DCLs are not unique to the United States. Since 1991, Canada has been a partner with the United States in the PACE program at both Blaine and Point Roberts. In addition, Canada has recently introduced its own national DCL program, CANPASS, which is in operation at seven ports-of-entry, including the Whirlpool Rapids Bridge near Buffalo, New York, and Douglas, British Columbia. Open to both Canadian and U.S. citizens, CANPASS allows pre-approved, low risk border crossers to enter Canada with minimal inspection using identification cards to verify eligibility. Similar to SENTRI sites along the Northern border, CANPASS does not include any exit-control features. Originally, CANPASS charged a $25 annual user fee, but in May 1999 this fee was eliminated. Although no formal plans have been developed, INS eventually intends to integrate SENTRI with CANPASS along the Northern border so that commuters will be able to participate in both DCL programs.

  1. The National Partnership for Reinventing Government was formerly known as the National Performance Review.

  2. INS officials told us the Peace Bridge and Ambassador Bridge were also chosen as SENTRI sites because they were both participants in the North American Trade Automation Prototype (NATAP) pilot project. NATAP is designed to expedite commercial traffic using technology similar to SENTRI, including radio frequency transponders. Like SENTRI, NATAP is also a joint INS-Customs initiative.

  3. The Stanton Street Bridge has no general inspection lanes. With the exception of the SENTRI lanes, the Stanton Street Bridge runs only in the direction from the United States to Mexico.

  4. The Automated Fingerprint Identification System (AFIS) is a mainframe system that offers law enforcement agents access to several state-maintained criminal databases.

  5. Currently, Otay Mesa and the Stanton Street Bridge are the only SENTRI sites where INS and Customs inspectors share application and enrollment-related responsibilities. At the Ambassador Bridge and the Peace Bridge, only INS inspectors perform these duties.
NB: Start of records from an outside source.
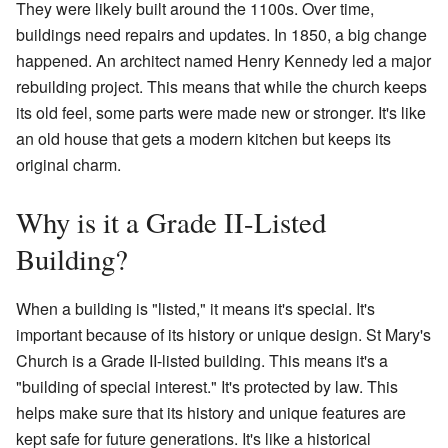
They were likely built around the 1100s. Over time,
buildings need repairs and updates. In 1850, a big change
happened. An architect named Henry Kennedy led a major
rebuilding project. This means that while the church keeps
its old feel, some parts were made new or stronger. It's like
an old house that gets a modern kitchen but keeps its
original charm.
Why is it a Grade II-Listed
Building?
When a building is "listed," it means it's special. It's
important because of its history or unique design. St Mary's
Church is a Grade II-listed building. This means it's a
"building of special interest." It's protected by law. This
helps make sure that its history and unique features are
kept safe for future generations. It's like a historical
  6. Enrollment data from the Otay Mesa and San Ysidro sites will be combined because the two ports, which are located only eight miles from one another, will share a joint enrollment center at Otay Mesa.

  7. This Act, first approved in 1991, originally restricted land border pilot projects to the Northern border and was set to expire in September 1993. In 1994, Congress lifted this restriction for California-based ports-of-entry and extended the Act until September 1996. In 1996, all restrictions were lifted and the Act was extended until September 30, 2000.

  8. Agency heads may recommend to OMB that "exceptions to the general policy be made" regarding OMB Circular A-25. All exceptions shall be for no more than four years unless renewed by OMB. To date, neither INS nor Customs has recommended to OMB that an exemption be made for SENTRI.

  9. This $129 annual user fee includes a $25 application fee, $24 fingerprint check fee assessed by the FBI, and an $80 "lane processing fee."

  10. This figure includes lane construction, purchase of equipment and supplies, and system maintenance. It does not include staffing or rental costs for SENTRI's enrollment center.

  11. Construction costs include equipment for both the SENTRI lane and enrollment center.

  12. Because PACE's user fee is assessed per vehicle rather than per individual, PACE only tracks the number of vehicles enrolled in the program.